Jorge Olivera Castillo, Sindical Press
LA HABANA, Cuba, agosto (cubanet.org) - Bien pudiera decirse que Fidel Castro sólo cedió, si acaso, un 30 ó 40 por ciento de su poder tras sufrir el percance de salud en 2006. Es posible que tal cifra se quede por debajo de una realidad extraordinariamente compleja y generadora de las más dispares interpretaciones.
Los hechos recientes corroboran que la última palabra ante cualquier asunto, sigue siendo una prerrogativa intransferible de Fidel. Su continua presencia en los medios de comunicación nacionales define los espacios de una maniobra que pone en perspectiva el propósito de subrayar quién es el hombre fuerte del partido.
Es patética la sospecha de que nada en Cuba se mueve sin su consentimiento.
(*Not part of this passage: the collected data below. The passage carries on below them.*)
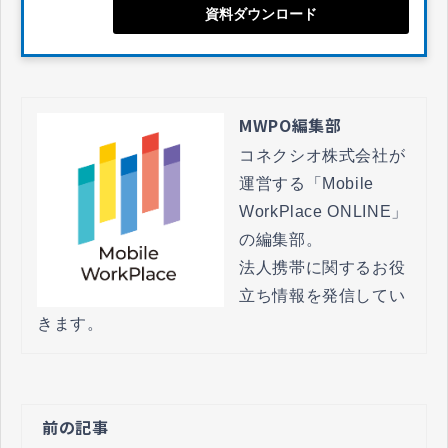
資料ダウンロード
MWPO編集部
コネクシオ株式会社が
運営する「Mobile 
WorkPlace ONLINE」
の編集部。

法人携帯に関するお役
立ち情報を発信してい
きます。
前の記事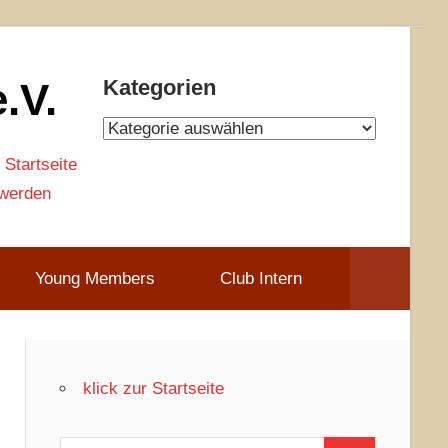
.V.
Kategorien
Kategorien
 Startseite
 werden
Young Members
Club Intern
klick zur Startseite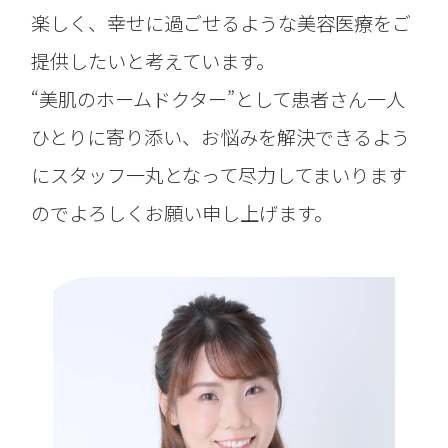
楽しく、幸せに過ごせるような美容医療をご
提供したいと考えています。
“美肌のホームドクター”として患者さん一人
ひとりに寄り添い、お悩みを解決できるよう
にスタッフ一丸となって尽力してまいります
のでよろしくお願い申し上げます。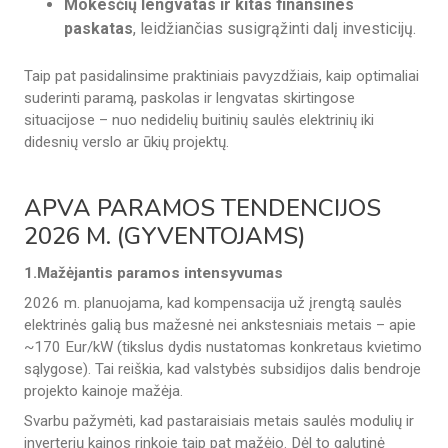
Mokesčių lengvatas ir kitas finansines
paskatas
, leidžiančias susigrąžinti dalį investicijų.
Taip pat pasidalinsime praktiniais pavyzdžiais, kaip optimaliai
suderinti paramą, paskolas ir lengvatas skirtingose
situacijose – nuo nedidelių buitinių saulės elektrinių iki
didesnių verslo ar ūkių projektų.
APVA PARAMOS TENDENCIJOS
2026 M. (GYVENTOJAMS)
1.Mažėjantis paramos intensyvumas
2026 m. planuojama, kad kompensacija už įrengtą saulės
elektrinės galią bus mažesnė nei ankstesniais metais – apie
~170 Eur/kW (tikslus dydis nustatomas konkretaus kvietimo
sąlygose). Tai reiškia, kad valstybės subsidijos dalis bendroje
projekto kainoje mažėja.
Svarbu pažymėti, kad pastaraisiais metais saulės modulių ir
inverterių kainos rinkoje taip pat mažėjo. Dėl to galutinė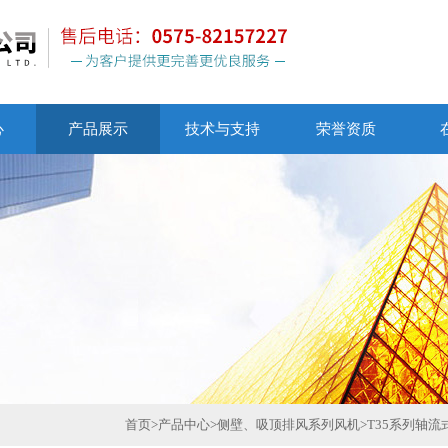
心
产品展示
技术与支持
荣誉资质
首页
>
产品中心
>
侧壁、吸顶排风系列风机
>
T35系列轴流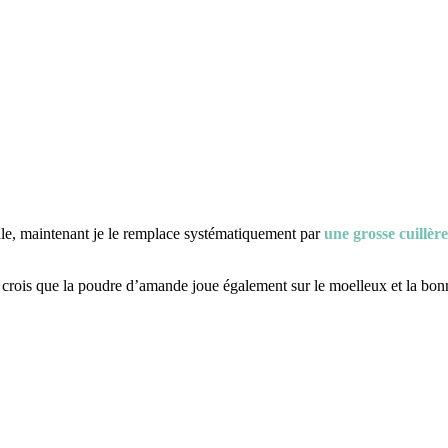
étale, maintenant je le remplace systématiquement par
une grosse cuillèr
 crois que la poudre d’amande joue également sur le moelleux et la bon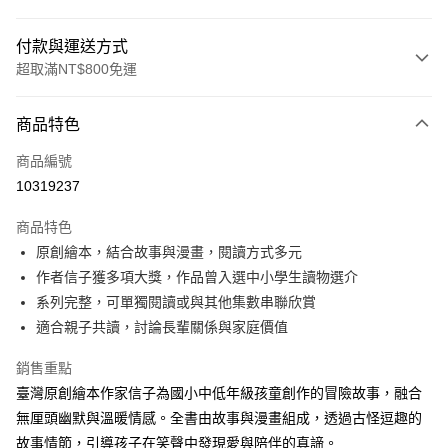
付款與運送方式
超取滿NT$800免運
付款方式
商品特色
信用卡一次付款
商品編號
LINE Pay
10319237
Apple Pay
商品特色
大哥付你分期
原創繪本，結合故事與漫畫，閱讀方式多元
相關說明
作者信子獲多項大獎，作品曾入選中小學生讀物選介
【大哥付你分期使用說明】
系列完整，可單獨閱讀或與其他集數串聯欣賞
AFTEE先享後付
1.本服務由台灣大哥大提供，台灣大哥大用戶可立即使用無須另外申請。
適合親子共讀，討論長輩關係與家庭價值
2.付款方式選擇「大哥付你分期」，訂單成立後會自動跳轉到大哥付的交易
相關說明
流程，驗證手機門號後，選擇欲分期的期數、繳款截止日，確認付款後即完
【關於「AFTEE先享後付」】
成交易。
銷售重點
ATM付款
AFTEE先享後付是「在收到商品之後才付款」的支付方式。 讓您購物簡單
3.實際核准額度、可分期數及費用金額請依後續交易確認頁面所載為準。
臺灣原創繪本作家信子為國小中低年級孩童創作的冒險故事，融合
便利好安心！
4.訂單成立30分鐘內，如未前往確認交易或遇審核未通過，訂單將自動取
１．簡單：不需註冊會員、不需綁卡、不需儲值。
無厘頭幽默與溫暖情感。全書由故事與漫畫組成，透過古怪逗趣的
運送方式
消。如遇「轉專審核」未通過狀況，表示未達大哥付你分期系統評分，恕無
２．便利：只要手機號碼，簡訊認證，即可結帳。
法說明評估內容。
故事情節，引導孩子在笑聲中發現愛與陪伴的真諦。
３．安心：先確認商品／服務後，再付款。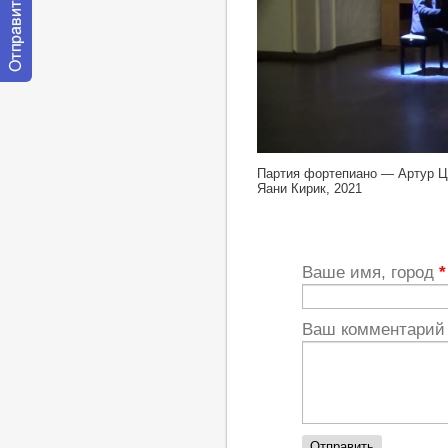
Отправить
сообщение
модератору
https://youtu.be/Z6Jd9byn_GM
Партия фортепиано — Артур Ц
Яани Кирик, 2021
Ваше имя, город
*
Ваш комментари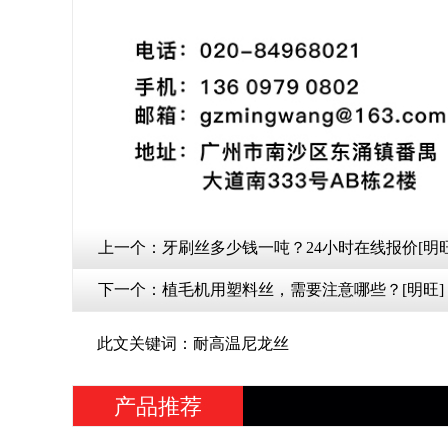
上一个：
牙刷丝多少钱一吨？24小时在线报价[明旺
下一个：
植毛机用塑料丝，需要注意哪些？[明旺]
此文关键词：耐高温尼龙丝
产品推荐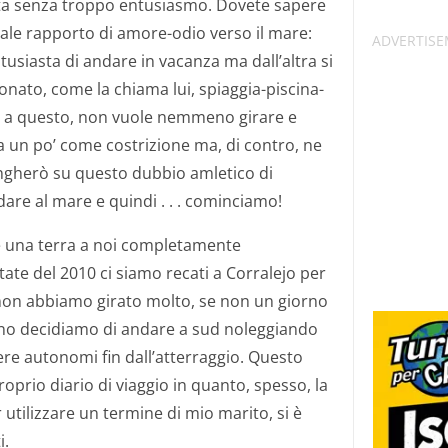
ta senza troppo entusiasmo. Dovete sapere
rale rapporto di amore-odio verso il mare:
tusiasta di andare in vacanza ma dall’altra si
ionato, come la chiama lui, spiaggia-piscina-
ò a questo, non vuole nemmeno girare e
a un po’ come costrizione ma, di contro, ne
ungherò su questo dubbio amletico di
are al mare e quindi . . . cominciamo!
è una terra a noi completamente
tate del 2010 ci siamo recati a Corralejo per
e non abbiamo girato molto, se non un giorno
anno decidiamo di andare a sud noleggiando
re autonomi fin dall’atterraggio. Questo
oprio diario di viaggio in quanto, spesso, la
 utilizzare un termine di mio marito, si è
i.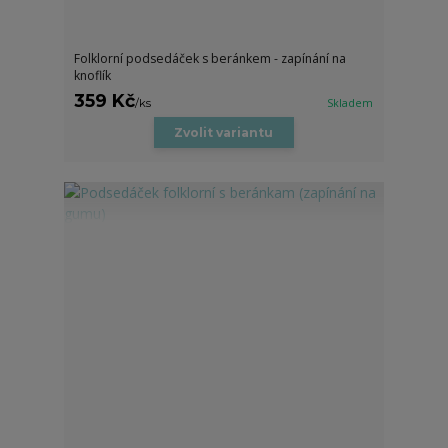
Folklorní podsedáček s beránkem - zapínání na
knoflík
359 Kč
/
ks
Skladem
Zvolit variantu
Los mensajes, directos y subliminales, de su protagónica participación en diversas actividades políticas y sociales, dan las claves para subrayar que lo prometido por Raúl Castro, en cuanto a cambios estructurales y de concepto, fue un simple anuncio lejos de materializarse en un futuro cercano, al menos desde un punto de vista integral, sostenido y dinámico.
Un movimiento de tal naturaleza iría en la dirección opuesta a los preceptos ideológicos que todavía hierven en la mente del octogenario caudillo. Su conservadurismo es inmune a la estructuración de reformas que promuevan la economía de mercado, independientemente de su magnitud.
Sería utópico pensar que en el ocaso de su vida, Fidel se convirtiera en portavoz o en un sujeto pasivo de un proceso de aperturas, que sepultaría el andamiaje de ideas que ha construido con lo más rancio del pensamiento marxista-leninista.
No es descabellado pensar, de acuerdo a su perfil psicológico, que preferiría la peor de las alternativas antes que ceder un ápice. Figurar en los manuales de historia como el “incansable luchador antiimperialista”, “el aguerrido combatiente de las causas justas”, “el hombre que promovió en internacionalismo proletario a niveles nunca vistos”, entre otras distinciones no menos grandilocuentes, es una obsesión que no se apagará mientras tenga uso de razón.
El desastre interno ocasionado por la proverbial implementación de políticas basadas en la improvisación, los caprichos y otros desajustes provocados por la ultra centralización del poder, es un fenómeno que, según la lógica del sector conservador, debe ser atenuado volviendo a sacar a la palestra pública el fantasma del enemigo externo, y discursos que ilustren el preámbulo de un inminente apocalipsis nuclear.
El sistema está en el límite de sus posibilidades de supervivencia. Agotado todo el imaginario, a través del cual se lograba reproducir ciertos márgenes de legitimidad política y social, ahora sólo queda el aumento de las respuestas represivas y el reciclaje de viejos esquemas de manipulación, en virtud de alcanzar los equilibrios necesarios para conservar una precaria estabilidad.
La batalla a librar ahora, por cierto la más difícil en el largo peregrinar por las sendas del poder absoluto, se presenta como un desafío de dimensiones inconmensurables. En el lado contrario sobresale la armadura y los espadones de la dialéctica. De hecho, ya se puede adelantar el veredicto de un combate sin ningún sentido y marcadamente irresponsable.
Es casi seguro que la historia no absolverá a un régimen encabezado por personas que han arruinado material y moralmente a la nación. Algún día la verdad saldrá a la luz. Ojalá no sea después de las ruinas dejadas por un caos indescriptible, provocado por la terquedad de un pequeño grupo de poder divorciado de la realidad, en frontal oposición a los cambios, y enamorado perdidamente de sus oscuros intereses de clase.